Van Gogh painted for roughly only ten years and most of his works were from the last years of his life in which he finished over two thousand paintings. Simple mathematics suggest he did “The Starry Night” in one or two days.

Picasso had a professional career of approximately seventy years, with an estimated 50,ooo completed works. That’s about two pieces per day, every day, including weekends. Almost all of his paintings were completed super fast, averaging three per day when he was in painting mode. On the other end of the scale you have artists like Frida Kahlo who only painted two-hundred.

So, the real question is, does speed matter?

Stephanie Huye is a thoughtful, precise oil painter. She enjoys finding, losing, and refinding her path. A single canvas can take months until she feels it is finished.

“I start with sketch work until I achieve a pleasing composition. Next, using charcoal, I work the sketch onto the canvas. This has to be done precisely and correctly. Another thing to keep in mind is that narratives and color palettes aren’t something to rush! I will not touch the brush to the canvas until the colors I’m mixing are right. Sometimes they have to be reworked and perfected. Each forward-backward-forward step takes time, and you can’t hurry the paint. Sometimes it takes hours or days for areas of oil to dry before I can apply the next layer. Narratives can also be tricky, as they sometimes require you to change things up from the original direction. Another consideration to factor in is the size of your artwork. Prep, color mixing, then cleanup also eat into your actual painting time.”

“Size matters, of course. But what dictates when a painting is done, is what the canvas says. The narrative leads me, and I follow. The end,” says Alaine.

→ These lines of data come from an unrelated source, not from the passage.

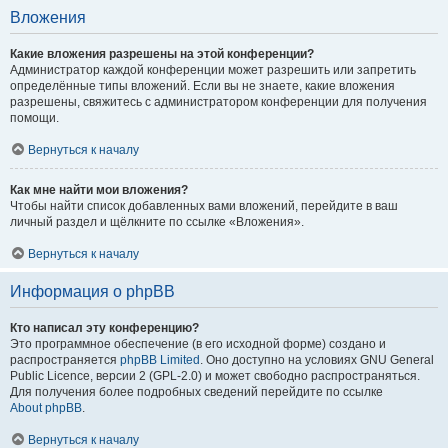
Вложения
Какие вложения разрешены на этой конференции?
Администратор каждой конференции может разрешить или запретить
определённые типы вложений. Если вы не знаете, какие вложения
разрешены, свяжитесь с администратором конференции для получения
помощи.
Вернуться к началу
Как мне найти мои вложения?
Чтобы найти список добавленных вами вложений, перейдите в ваш
личный раздел и щёлкните по ссылке «Вложения».
Вернуться к началу
Информация о phpBB
Кто написал эту конференцию?
Это программное обеспечение (в его исходной форме) создано и
распространяется
phpBB Limited
. Оно доступно на условиях GNU General
Public Licence, версии 2 (GPL-2.0) и может свободно распространяться.
Для получения более подробных сведений перейдите по ссылке
About phpBB
.
Вернуться к началу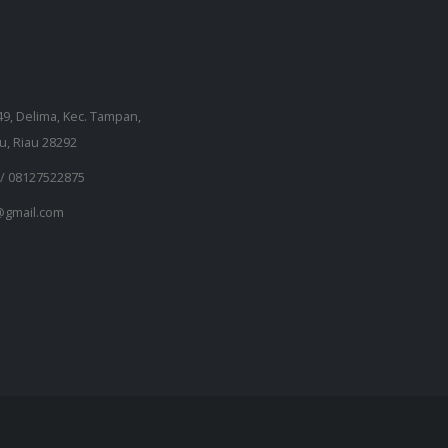
149, Delima, Kec. Tampan,
u, Riau 28292
 /
08127522875
gmail.com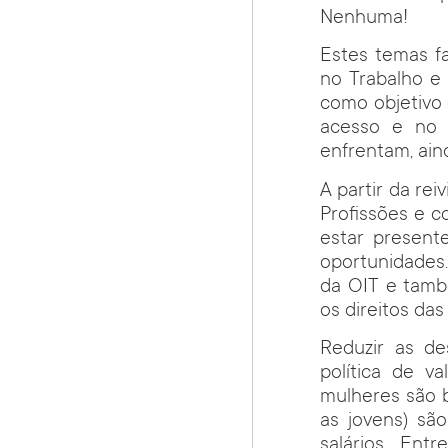
Nenhuma!
Estes temas f
no Trabalho e
como objetivo 
acesso e no 
enfrentam, ai
A partir da re
Profissões e 
estar present
oportunidades.
da OIT e tamb
os direitos da
Reduzir as d
política de v
mulheres são b
as jovens) sã
salários. En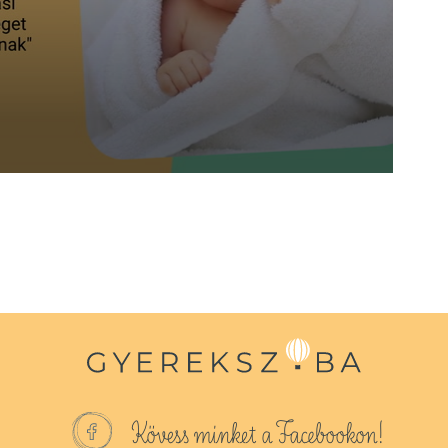
Kövess minket a Facebookon!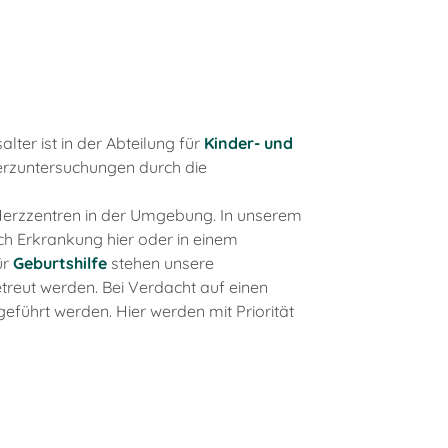
er ist in der Abteilung für
Kinder- und
erzuntersuchungen durch die
 Herzzentren in der Umgebung. In unserem
ch Erkrankung hier oder in einem
ür
Geburtshilfe
stehen unsere
reut werden. Bei Verdacht auf einen
ührt werden. Hier werden mit Priorität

DiBenedetto (once called, “a definite, defiant painter” by one of her college professors) spends little time on pre-sketches and less time on clean up. Her brushes sit in jars of oily turpentine goop until their next use, and haven’t been cleaned in years. Bits of napkin are pinned to the wall, which one presumes are some sort of sketch or interpretative marks she uses for certain paintings.  

“I use my insomnia as processing time, I vomit the basic sketch onto the canvas, then paint. I sign it. It’s done. And I never touch it again.” A sixty-inch painting under the right conditions is completed in a few days to a week.  

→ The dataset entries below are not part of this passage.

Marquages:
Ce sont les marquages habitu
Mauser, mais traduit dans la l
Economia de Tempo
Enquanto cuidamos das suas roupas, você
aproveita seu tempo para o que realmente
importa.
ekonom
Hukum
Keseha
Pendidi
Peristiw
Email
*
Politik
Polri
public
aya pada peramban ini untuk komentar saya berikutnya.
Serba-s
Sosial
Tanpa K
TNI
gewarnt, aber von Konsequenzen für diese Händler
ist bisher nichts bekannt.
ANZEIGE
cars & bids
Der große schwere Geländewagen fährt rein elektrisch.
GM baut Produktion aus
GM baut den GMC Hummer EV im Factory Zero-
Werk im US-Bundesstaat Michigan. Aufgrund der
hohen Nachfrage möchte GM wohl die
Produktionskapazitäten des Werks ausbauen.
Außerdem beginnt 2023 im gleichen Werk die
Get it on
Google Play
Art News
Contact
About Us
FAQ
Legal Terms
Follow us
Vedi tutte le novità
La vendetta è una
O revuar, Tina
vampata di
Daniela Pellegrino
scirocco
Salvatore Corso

Huye & DiBenedetto agree with Whistler—each and every painting is the sum total of the artist’s history. Add up every apple drawn in kindergarten, and every hour of class taken until a Fine Arts degree is earned. Add in the thousands (or hundreds of thousands) of hours spent honing your craft, plus a bajillion hours of thinking, planning, envisioning, and revising that painting, and the bottom-line answer to, “How long does an oil painting take?” H-D Art says, “It’s done when it’s done. Time matters not.”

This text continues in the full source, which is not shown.